__WHAT NEEDS TO BE DONE__. Reproduce every record below, character by character.
____ SUPPLIED RECORDS
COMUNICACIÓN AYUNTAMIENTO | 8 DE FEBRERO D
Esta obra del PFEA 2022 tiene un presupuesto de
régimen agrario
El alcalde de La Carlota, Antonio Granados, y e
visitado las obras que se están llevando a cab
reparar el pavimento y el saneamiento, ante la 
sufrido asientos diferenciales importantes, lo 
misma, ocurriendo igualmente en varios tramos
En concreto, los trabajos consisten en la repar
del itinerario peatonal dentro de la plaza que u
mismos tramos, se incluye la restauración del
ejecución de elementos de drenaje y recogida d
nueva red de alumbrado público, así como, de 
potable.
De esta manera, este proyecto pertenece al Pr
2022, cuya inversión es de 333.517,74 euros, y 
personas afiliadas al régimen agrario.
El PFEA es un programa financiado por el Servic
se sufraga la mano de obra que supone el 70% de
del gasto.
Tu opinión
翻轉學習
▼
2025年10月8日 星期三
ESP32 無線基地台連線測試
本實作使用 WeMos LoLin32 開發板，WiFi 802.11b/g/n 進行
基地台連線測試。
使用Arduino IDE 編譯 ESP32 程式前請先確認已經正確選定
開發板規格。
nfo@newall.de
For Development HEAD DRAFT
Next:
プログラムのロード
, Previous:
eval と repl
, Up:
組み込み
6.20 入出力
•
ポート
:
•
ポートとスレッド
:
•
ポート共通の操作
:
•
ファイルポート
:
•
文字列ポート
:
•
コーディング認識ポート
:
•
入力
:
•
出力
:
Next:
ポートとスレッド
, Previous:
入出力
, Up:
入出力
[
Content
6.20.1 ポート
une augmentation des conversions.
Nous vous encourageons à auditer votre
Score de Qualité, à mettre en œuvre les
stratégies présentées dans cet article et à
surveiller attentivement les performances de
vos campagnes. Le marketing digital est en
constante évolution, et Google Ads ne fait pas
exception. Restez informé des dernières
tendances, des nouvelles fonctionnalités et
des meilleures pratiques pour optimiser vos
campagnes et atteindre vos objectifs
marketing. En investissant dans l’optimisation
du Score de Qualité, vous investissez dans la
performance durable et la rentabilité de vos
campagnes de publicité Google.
________
__EXERCISE RESPONSE__.
COMUNICACIÓN AYUNTAMIENTO | 8 DE FEBRERO D
Esta obra del PFEA 2022 tiene un presupuesto de
régimen agrario
El alcalde de La Carlota, Antonio Granados, y e
visitado las obras que se están llevando a cab
reparar el pavimento y el saneamiento, ante la 
sufrido asientos diferenciales importantes, lo 
misma, ocurriendo igualmente en varios tramos
En concreto, los trabajos consisten en la repar
del itinerario peatonal dentro de la plaza que u
mismos tramos, se incluye la restauración del
ejecución de elementos de drenaje y recogida d
nueva red de alumbrado público, así como, de 
potable.
De esta manera, este proyecto pertenece al Pr
2022, cuya inversión es de 333.517,74 euros, y 
personas afiliadas al régimen agrario.
El PFEA es un programa financiado por el Servic
se sufraga la mano de obra que supone el 70% de
del gasto.
Tu opinión
翻轉學習
▼
2025年10月8日 星期三
ESP32 無線基地台連線測試
本實作使用 WeMos LoLin32 開發板，WiFi 802.11b/g/n 進行
基地台連線測試。
使用Arduino IDE 編譯 ESP32 程式前請先確認已經正確選定
開發板規格。
nfo@newall.de
For Development HEAD DRAFT
Next:
プログラムのロード
, Previous:
eval と repl
, Up:
組み込み
6.20 入出力
•
ポート
:
•
ポートとスレッド
:
•
ポート共通の操作
:
•
ファイルポート
:
•
文字列ポート
:
•
コーディング認識ポート
:
•
入力
:
•
出力
:
Next:
ポートとスレッド
, Previous:
入出力
, Up:
入出力
[
Content
6.20.1 ポート
une augmentation des conversions.
Nous vous encourageons à auditer votre
Score de Qualité, à mettre en œuvre les
stratégies présentées dans cet article et à
surveiller attentivement les performances de
vos campagnes. Le marketing digital est en
constante évolution, et Google Ads ne fait pas
exception. Restez informé des dernières
tendances, des nouvelles fonctionnalités et
des meilleures pratiques pour optimiser vos
campagnes et atteindre vos objectifs
marketing. En investissant dans l’optimisation
du Score de Qualité, vous investissez dans la
performance durable et la rentabilité de vos
campagnes de publicité Google.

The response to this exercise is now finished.